A common assumption is that if I have an Internet connection I can use it with Skype or other VOIP service to make telephone calls. Internet service from a geosynchronous satellite has is a long delay for the radio signal to pass a round trip distance of 72,000 miles up to the satellite and back to earth. This translates into a lot of delay. (0.39 second absolute minimum) This delay makes any VOIP unreliable due to the huge amount of echo. Users are reporting a range of 0.6 to 0.8 second delay.
The solutions in order of increasing cost are:
Use VOIP if you can obtain a terrestrial wireless internet connection.

The first approach is to try to use cell phone technology. If you have a very weak signal, or there is a place on your property where you can get a cell phone signal, then there are methods to make this work.
If you have a neighbour that has wired telephone service, then perhaps a long range cordless phone with the base station located at your neighbour's house would work. The range of a cordless phone is limited, and the range depends on the terrain and vegetation.

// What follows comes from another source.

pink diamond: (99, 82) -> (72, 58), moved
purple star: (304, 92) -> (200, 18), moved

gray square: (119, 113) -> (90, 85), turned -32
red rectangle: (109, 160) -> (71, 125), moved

If you are line of sight to a location that has a land line. Consider a point to point radio link radio link with directional antennas to bridge the distance and make access to the wired telephone network possible.
If line of sight solutions are not practical, then for emergency use there is an expensive solution. You could purchase a satellite based phone that works almost anywhere in the world. This costs a multiple dollars per minute. (This is not a cell phone.) This type of phone service is used by oil exploration companies, and people working in the arctic regions. Locations where there is no local communications infrastructure.
Why is the generator fueled by propane?

The most important reason is the fuel is stable and reliable down to -42C. Diesel will gel at low temperatures. It does not degrade with time unlike both gasoline and diesel fuels. Usually propane is less expensive than gasoline, and can be safely stored in big tanks so one delivery can last for a year. Diesel engines are hard to start when cold. During the Canadian winter reliable unattended cold weather starting is very important.

Propane also burns cleaner and so a propane burning engine will last longer than one burning gasoline. It also does not have problems running with a light load, which is a concern for diesel generators. A diesel generator with similar capabilities is at least twice the price of propane.

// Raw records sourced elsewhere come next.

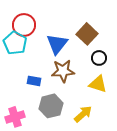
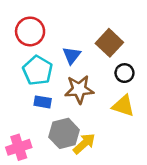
cyan pentagon: (15, 43) -> (38, 71), moved
blue triangle: (57, 44) -> (72, 55), size x0.7
yellow arrow: (83, 114) -> (84, 144), moved

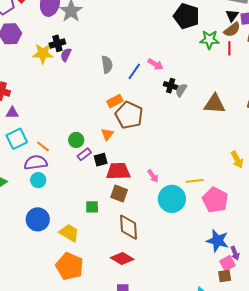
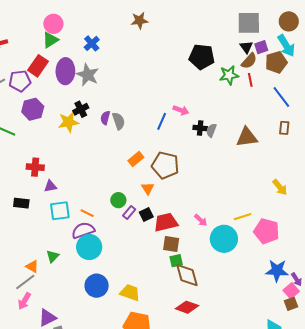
purple semicircle: (66, 55) -> (105, 118), moved
gray semicircle: (107, 65) -> (119, 121), moved
orange rectangle: (115, 101) -> (136, 159), moved
cyan square: (17, 139) -> (60, 211), turned 30
cyan circle: (38, 180) -> (89, 247), size x1.6
green square: (92, 207) -> (176, 261), moved

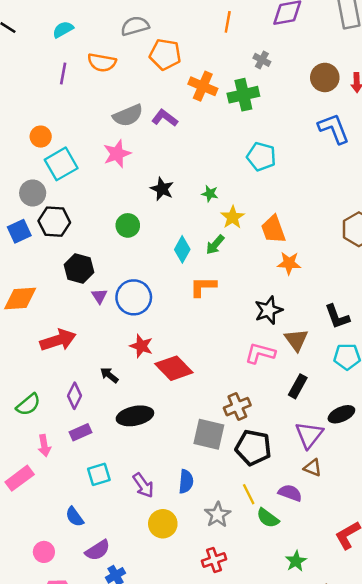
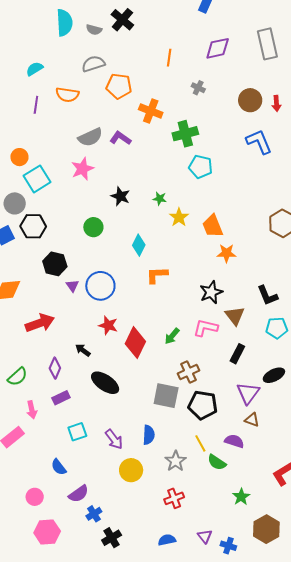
green cross: (243, 95) -> (185, 134), moved
green arrow: (215, 245) -> (172, 336), moved
red diamond: (174, 368) -> (135, 343), turned 72
black ellipse: (135, 416) -> (105, 383), turned 48

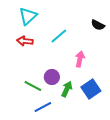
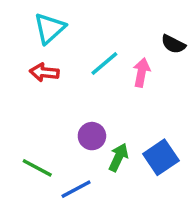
pink arrow: (80, 59) -> (141, 72), moved
green line: (33, 86) -> (37, 168), moved

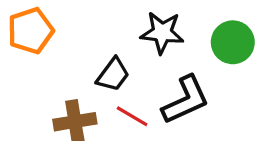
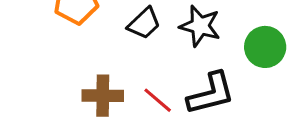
black trapezoid: (113, 75) -> (144, 23), moved

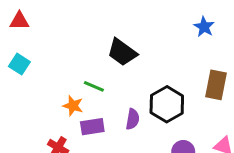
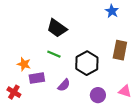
green line: (94, 86) -> (54, 54), moved
purple semicircle: (133, 119) -> (64, 85), moved, turned 32

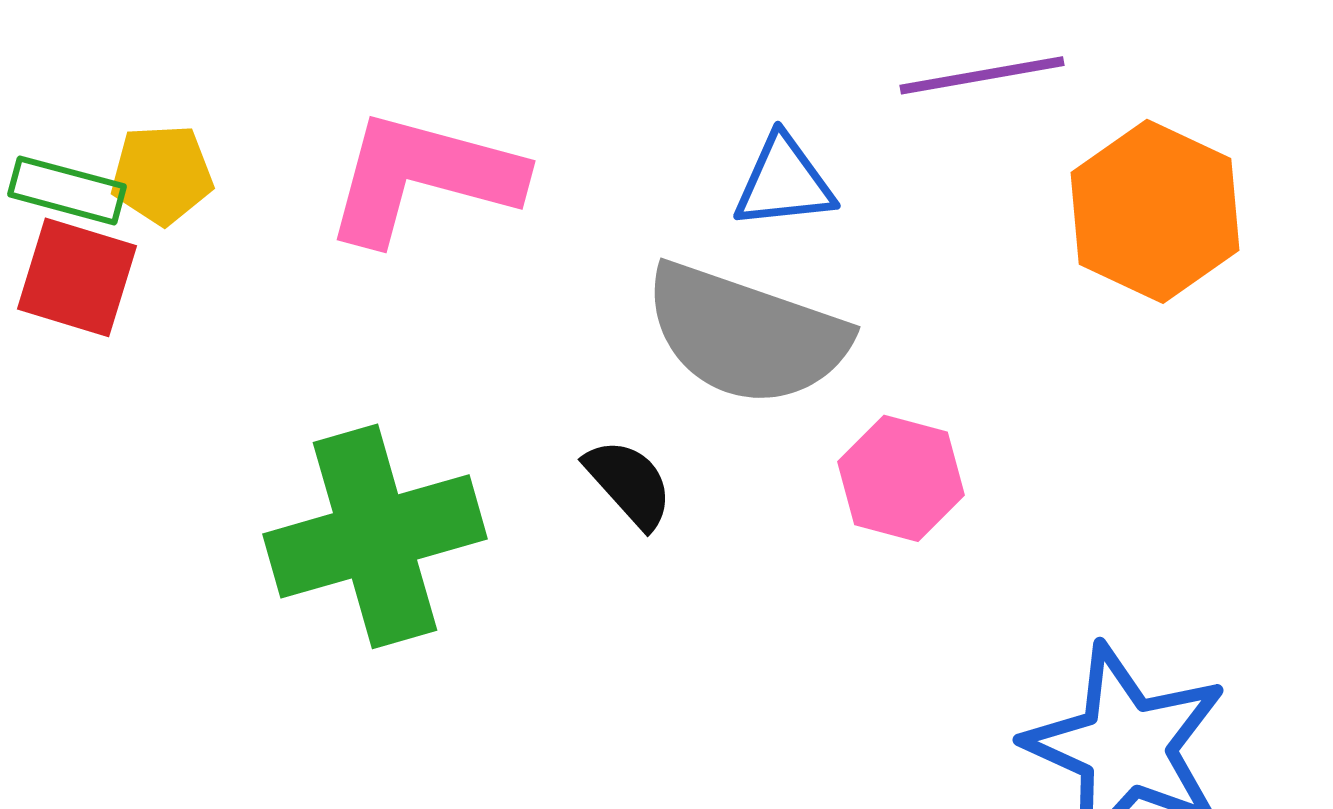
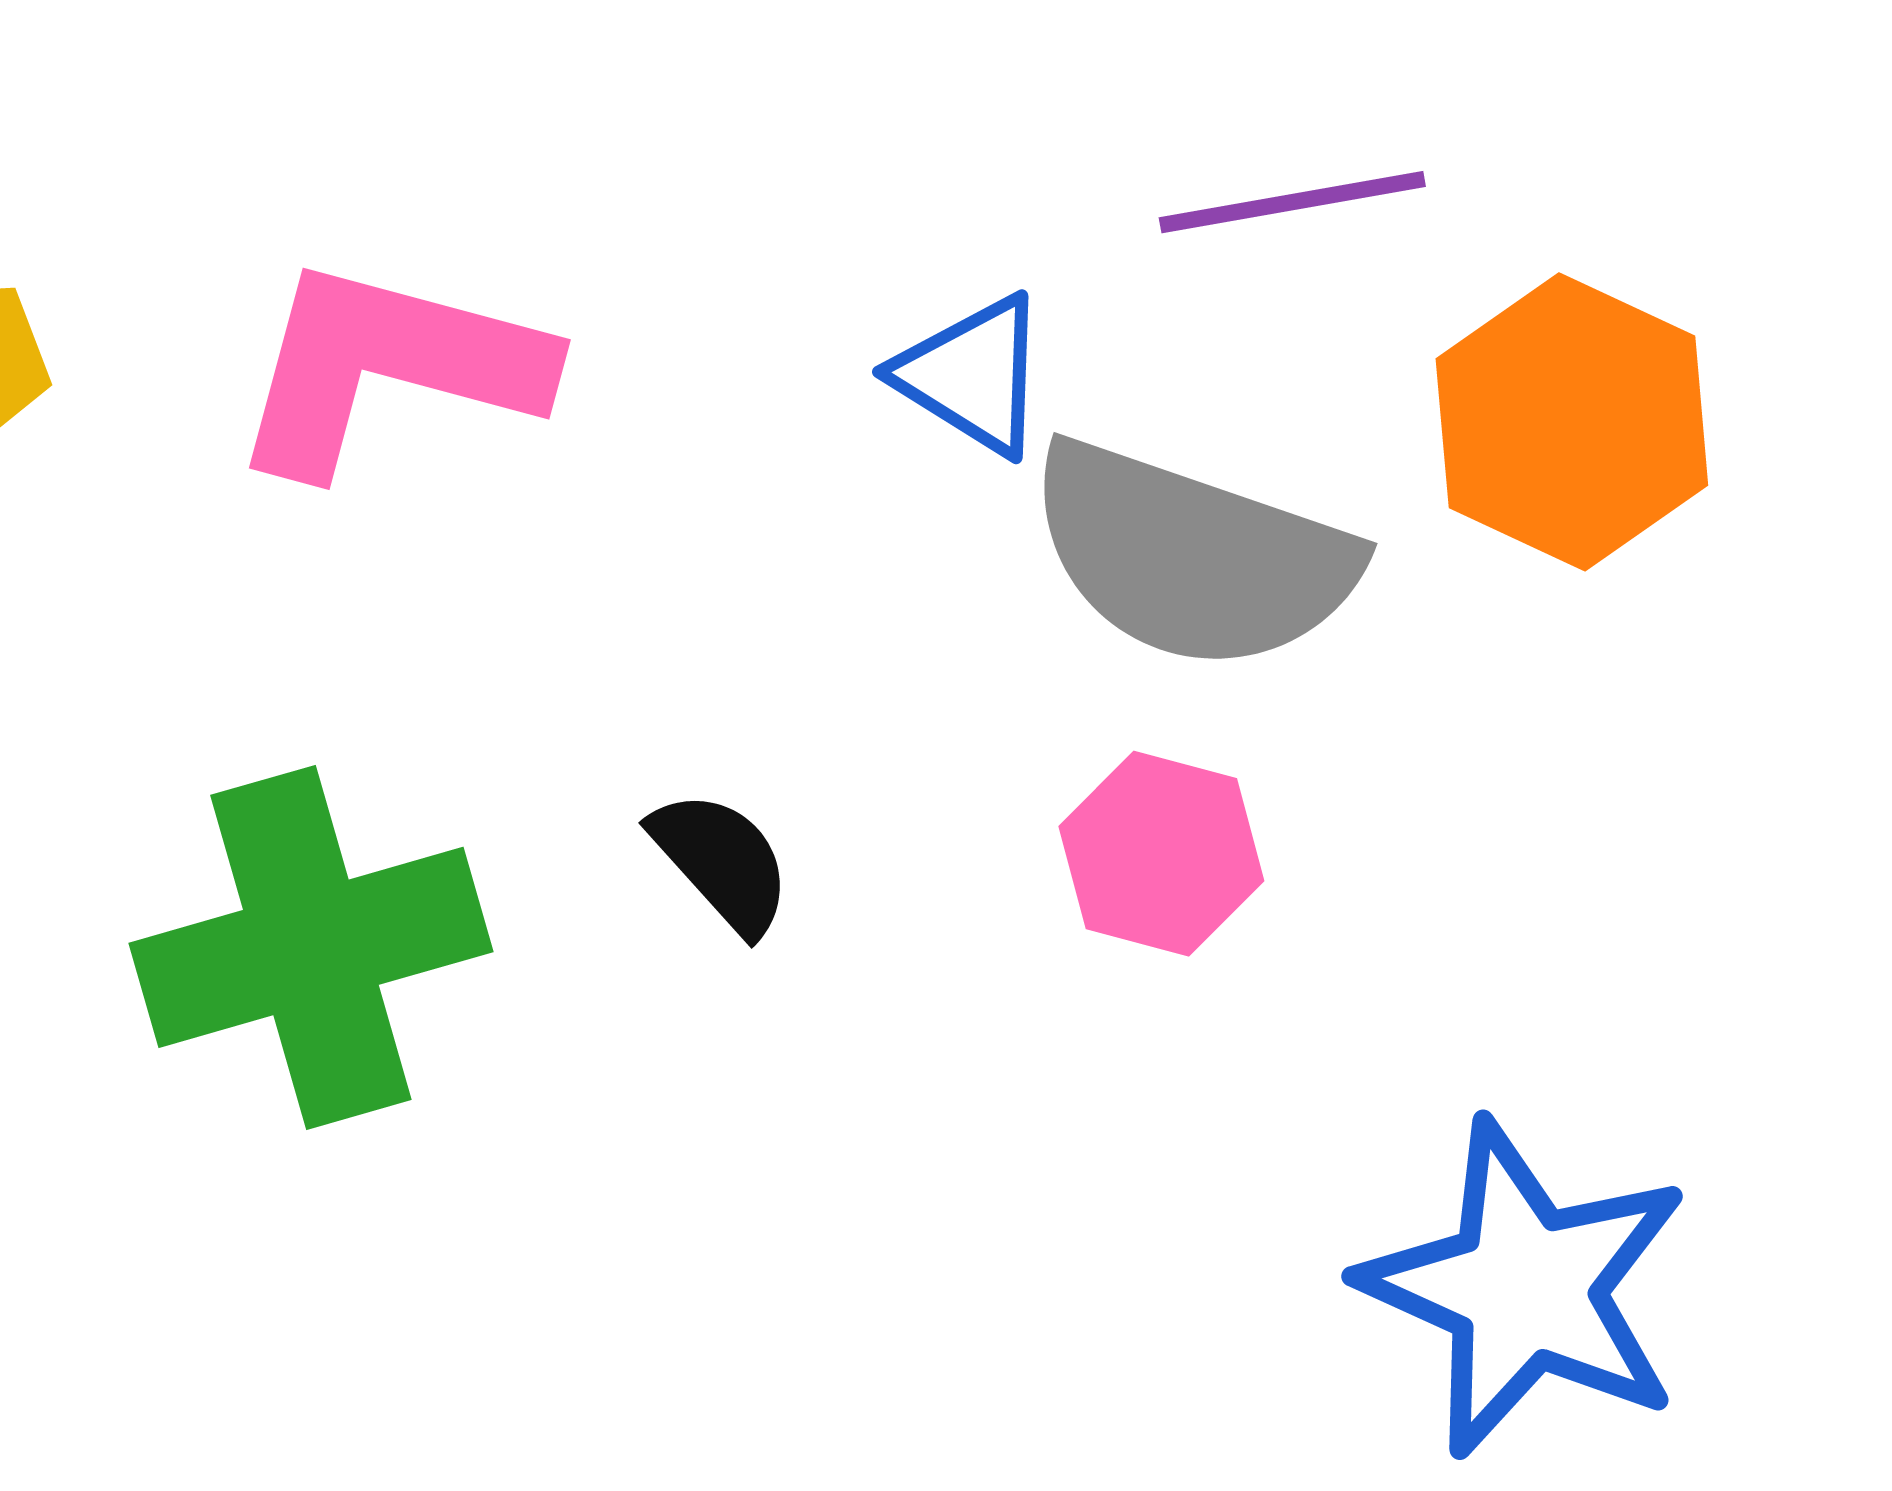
blue triangle: (784, 182) -> (972, 375), turned 38
gray semicircle: (746, 334) -> (1192, 556), moved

The same fuel is also useful for cooking, hot water heating and for heating.

Is the cost of an off-grid system going down?
Yes, the cost of panels has come down a lot in the last 4 years, partly due to the Ontario microFIT program. An off-grid system can use the same type of solar panels as microFIT. The racking, (mounting for the panels) has also declined due to the large volume used by microFIT. The cost of the rest of the system electronics has been rising with inflation, and changes in currency exchange rates. Today for modest sized systems the cost of the solar panels is a small portion of the total cost. The generator, battery and inverter + charge controller components each costing more than the panels.
Can I do the installation myself?
Yes, if you understand what you are doing. The Ontario electrical code permits the home owner to do all the wiring in a house that they own. The wiring of an off-grid system is not intuitive. Many people need some help in wiring the indoor portion of the solar system.
What is the weight added to my roof by the Photovoltaic Panels?
The average panel weight for a variety of 210W panels is 2.57 lb/ft2. This will be a little higher due to the mounting system. Sloped roofs are designed to support a snow load of at least 40 lb/ft2. Therefore the panels are a small percentage of the design snow loads, and so if a roof is in good shape it does not require any strengthening.
What about roof mounted panels on a two storey house?
In the winter, the panels should be kept clear of snow to keep them productive. The winter is the least productive time, even when there is not snow, and the time when you can least afford any loss of available solar energy. On a 30 degree sloped roof, the panels may be snow covered for nearly all of a three month period in our location. If not cleared of snow, then the generator will be running instead to supply all your power.
Roof mounted panels need to be placed where they can safely and conveniently cleaned of snow using a snow rake or squeegee. I use a 22" wide floor squeegee which has an all plastic frame, and a foam sponge blade. There are no metal parts to damage the panels. I use this with a telescoping painter's pole. I think I bought it at Home Depot.
Mechanical snow removal could be done safely on most bungalows, and particularly if the panels are only one row high. On a two storey snow clearing would not be safe, and would be difficult to do. Instead a ground mounted installation would be a much better choice. As the owner ages, the prospect of raking snow of roof mounted panels becomes less attractive.
Do I need any plans or study done by a Profession Engineer?
Some rooftop installations need an engineer's study of the impact of the roof mounted system to get a building permit. The Engineer's analysis shows if the roof can support the anticipated load and may specify how the roof must be strengthened. This requirement depends on the local municipality.
A ground mounted system does not require a building permit or an Engineer's approval.
Why would I be motivated to have an off-grid solar installation?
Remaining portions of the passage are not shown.